Couples Therapy: Does Marriage Counseling Work?
In short, it depends on a variety of factors. Here's some relationship advice for how to make couples therapy work:
- Before beginning couples therapy, do some research into the counselor. Some marriage counselors are focused on answering relationship questions and improving a marriage. Others are mainly there to facilitate a divorce. Many counselors are trained to respond to people's pain and relieve it rather than to help couples learn new marriage skills. When you choose a counselor with a record of success, couples therapy has a better chance of working.
- Couples are most likely to avoid divorce if they regard a counselor as a helper and themselves as responsible for changing their words, attitudes and behaviors.
- If you decide to do couples therapy, you've got to be willing to give it some time. You can't expect all of your relationship questions to be answered in one session!
- Once you're in couples therapy, speak up. Now is the time to voice questions you have about your relationship and seek relationship advice.
- Couples therapy is more likely to work if you seek help as soon as you need it. Often couples go to couples therapy long after they first need it. By the time they see a counselor, their main relationship question is: should we stick together?

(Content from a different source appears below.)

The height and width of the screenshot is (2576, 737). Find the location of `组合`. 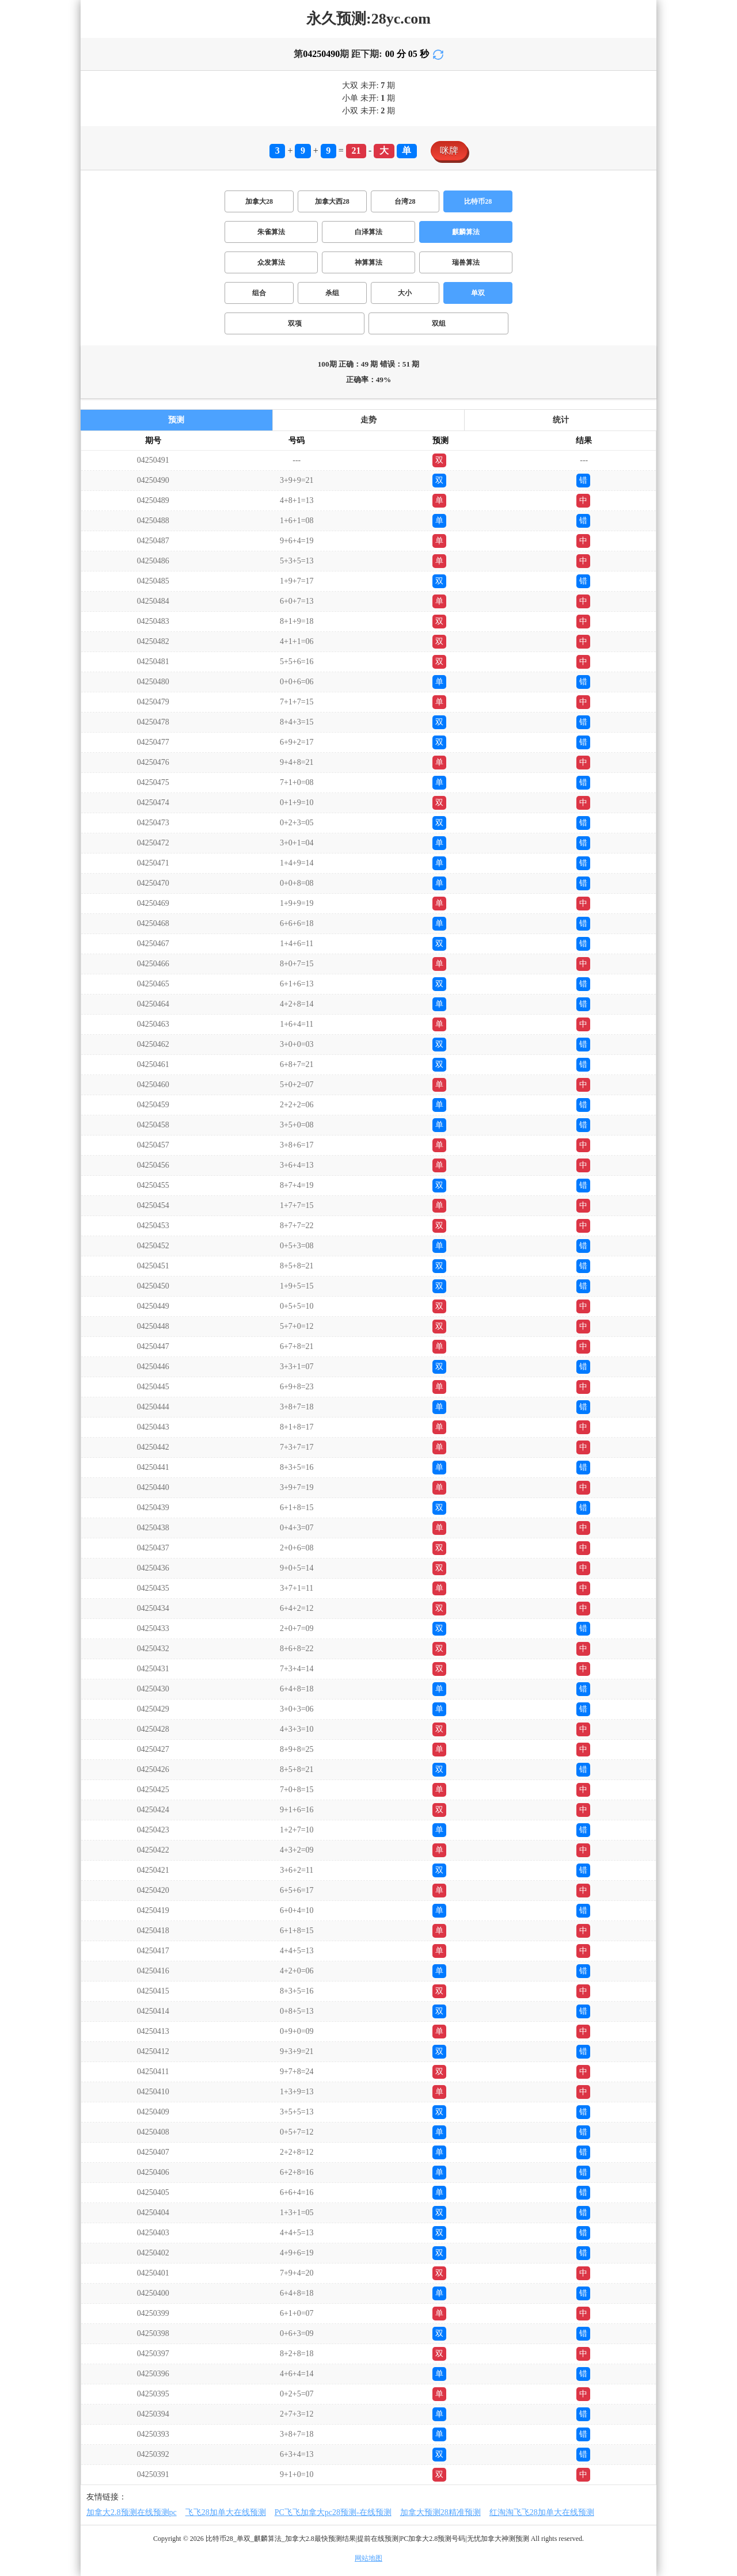 组合 is located at coordinates (259, 293).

- It is great if you are both committed to couples therapy. But it is also good to recognize that a marriage can turn around even if only one person is seeking help.
- Couples therapy won't work if you see the counselor unrealistically as a final savior. They can provide relationship advice and tips on strengthening your relationship, but they can't save your marriage on their own. You and your husband need to do the heavy lifting couples therapy will demand.